Interview with E4 (Nurse) on 9-30-02 at 10:45 A.M states that she also saw R1 at the nurses station on the east hall at 1:30 P.M. E4 also stated that R1 usually wore an electronic monitoring bracelet but R1 cuts his bracelet off at times. E4 also stated that R1 has tried to leave the facility but the staff would stop him before that happened.

Interview with E5 (CNA) on 9-30-02 at 10:55 A.M. states that she (E5) had been asked by E4 (Nurse) to change R1's clothes as R1 was wet and thought it was between 12:00 noon and 1:00 P.M. E5 was busy with another resident and told E4 that she would finish and be right with R1. When she went to find R1, he was not there. E5 states that R1 is confused but she was unaware that R1 needed an electronic monitoring bracelet.

Interview with E1(ADM) on 9-30-02 at 10:15 A.M., E1 stated that she was aware of R1's elopement when the Police Officer arrived at the facility at 1:30 P.M. to tell them about the man they had just found about 1 and ½ blocks away. E1 stated that a neighbor or a passerby found him and that R1 did not have his electronic monitoring bracelet on at that time. E1 stated that the Police told her that R1 had been sent to the Hospital for injuries to the face in his fall. E1 also stated that the nurse on the east unit was immediately told of the elopement and a search was done of R1's room and scissors were found in the room. E1 stated that R1 was looking for his wife who had been admitted to the hospital recently. E1 stated that R1's wife, who is also a resident at the facility, helps to look after R1 as they are roommates and his wife helps supervise R1. E1 stated that R1 was looking for his wife when he left on 9-20-02. E1 further states the family of R1 had been approached about separating R1 and his wife but the son felt they were so close and R1 depended on his wife so much, it would be upsetting to them. E1 stated that R1 and his wife were kept together on the east wing.

The location that R1 was found by the Police is about 1 and ½ blocks from the front door of the facility. R1 would have had to walk the length of the front yard of the facility which is approximately 100 plus yards, would cross Lafayette Avenue which is the road is front of the facility, walk to Logan Street which is the next road west, and walk to Wabash which is 1 block north of

Lafayette. The corner of Wabash and Logan is located 1 block south of Route 16. Route 16 is a very heavily traveled 4 lane highway and there is a stop light at this intersection.

The facility policy for Wandering Resident/Elopement states on part 3d: Resident's wandering episodes will be tracked and resident specific approaches/interventions added to the care plan as determined effective by the interdisciplinary team. Part 3e: If the resident attempts to leave more than one time in a 24 hour period, he/she will be placed on every 30 minutes Visual check for 48 hours. Part 3f: If exacerbation of the behavior, 1:1 supervision will be considered until the physician can assess the resident for cause.
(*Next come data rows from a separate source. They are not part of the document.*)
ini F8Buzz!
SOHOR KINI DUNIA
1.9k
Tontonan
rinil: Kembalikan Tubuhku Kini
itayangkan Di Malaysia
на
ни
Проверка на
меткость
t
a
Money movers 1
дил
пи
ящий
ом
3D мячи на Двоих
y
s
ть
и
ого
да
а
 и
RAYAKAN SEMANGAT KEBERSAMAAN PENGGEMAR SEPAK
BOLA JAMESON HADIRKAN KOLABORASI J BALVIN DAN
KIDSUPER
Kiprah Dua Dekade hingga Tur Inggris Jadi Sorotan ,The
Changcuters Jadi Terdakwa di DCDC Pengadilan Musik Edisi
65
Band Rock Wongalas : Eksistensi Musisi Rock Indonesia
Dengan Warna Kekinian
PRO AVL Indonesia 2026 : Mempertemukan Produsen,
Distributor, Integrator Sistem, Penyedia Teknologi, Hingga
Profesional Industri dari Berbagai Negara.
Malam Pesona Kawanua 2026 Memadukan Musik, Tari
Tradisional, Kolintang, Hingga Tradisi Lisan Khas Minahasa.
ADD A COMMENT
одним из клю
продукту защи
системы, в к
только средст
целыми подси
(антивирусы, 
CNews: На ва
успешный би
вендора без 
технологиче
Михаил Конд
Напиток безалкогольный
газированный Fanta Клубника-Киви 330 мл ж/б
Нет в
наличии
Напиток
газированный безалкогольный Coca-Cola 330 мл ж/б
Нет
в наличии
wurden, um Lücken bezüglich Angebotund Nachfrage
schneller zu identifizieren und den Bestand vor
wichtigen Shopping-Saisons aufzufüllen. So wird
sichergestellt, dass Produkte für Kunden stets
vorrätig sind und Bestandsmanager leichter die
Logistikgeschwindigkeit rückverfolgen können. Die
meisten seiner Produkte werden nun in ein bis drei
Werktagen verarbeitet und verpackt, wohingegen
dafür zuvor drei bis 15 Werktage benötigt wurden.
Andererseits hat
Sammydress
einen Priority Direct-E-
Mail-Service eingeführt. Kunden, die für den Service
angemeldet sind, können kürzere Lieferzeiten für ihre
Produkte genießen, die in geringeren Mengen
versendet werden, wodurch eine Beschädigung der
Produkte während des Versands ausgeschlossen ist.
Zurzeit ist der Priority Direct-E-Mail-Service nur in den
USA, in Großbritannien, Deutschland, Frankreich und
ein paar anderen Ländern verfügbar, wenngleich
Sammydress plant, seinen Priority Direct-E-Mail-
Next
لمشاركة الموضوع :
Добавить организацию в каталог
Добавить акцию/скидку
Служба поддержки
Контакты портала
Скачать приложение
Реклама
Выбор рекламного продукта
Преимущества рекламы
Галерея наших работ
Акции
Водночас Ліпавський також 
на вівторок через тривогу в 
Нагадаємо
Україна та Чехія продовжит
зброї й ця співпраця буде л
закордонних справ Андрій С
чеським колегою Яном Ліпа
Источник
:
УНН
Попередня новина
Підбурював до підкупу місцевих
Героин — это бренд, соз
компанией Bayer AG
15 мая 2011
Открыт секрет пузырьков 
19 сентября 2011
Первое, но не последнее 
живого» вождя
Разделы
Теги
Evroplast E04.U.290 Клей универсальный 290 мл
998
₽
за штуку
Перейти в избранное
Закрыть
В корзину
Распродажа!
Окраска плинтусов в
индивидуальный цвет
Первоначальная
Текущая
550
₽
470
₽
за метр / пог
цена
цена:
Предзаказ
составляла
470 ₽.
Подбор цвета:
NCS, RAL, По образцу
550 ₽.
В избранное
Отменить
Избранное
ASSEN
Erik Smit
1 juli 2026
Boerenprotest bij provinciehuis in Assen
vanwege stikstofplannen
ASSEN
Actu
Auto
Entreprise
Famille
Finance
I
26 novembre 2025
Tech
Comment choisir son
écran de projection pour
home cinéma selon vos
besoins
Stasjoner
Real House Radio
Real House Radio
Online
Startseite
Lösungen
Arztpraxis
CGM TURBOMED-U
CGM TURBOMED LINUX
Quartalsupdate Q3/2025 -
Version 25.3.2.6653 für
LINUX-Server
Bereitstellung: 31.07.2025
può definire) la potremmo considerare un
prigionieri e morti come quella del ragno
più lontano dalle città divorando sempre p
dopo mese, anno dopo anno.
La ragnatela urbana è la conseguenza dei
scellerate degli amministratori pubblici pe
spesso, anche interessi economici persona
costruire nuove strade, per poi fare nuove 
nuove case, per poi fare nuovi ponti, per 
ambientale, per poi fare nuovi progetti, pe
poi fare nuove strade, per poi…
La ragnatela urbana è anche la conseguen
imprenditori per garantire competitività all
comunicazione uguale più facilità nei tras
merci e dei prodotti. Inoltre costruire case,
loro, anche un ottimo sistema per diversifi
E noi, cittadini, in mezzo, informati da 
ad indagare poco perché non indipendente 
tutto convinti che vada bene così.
No evidence of behavior tracking, no Visual Check sheets, no 1:1 supervision was seen. Also no evidence was seen regarding further assessment or increase in supervision after R1's wife was admitted to the Hospital on 9-19-02 which is the day before R1 eloped.

The facility investigation report stated that time unaccounted for R1 was less than 10 minutes, that R1 was found 1 block from the facility and R1 eloped out the front door and that no alarm sounded. The description of the accident states, "(R1) had cut off his electronic monitoring device. (R1) intended to leave facility to find his wife, also a resident, but had been taken to hospital."

The History and Physical dated 9-20-02 states, "(R1) was found on the road, not responding, and with abrasions to the face. There was a superficial laceration across the bridge of the nose about a half a cm. in length and abrasions on the face, forehead, and nose."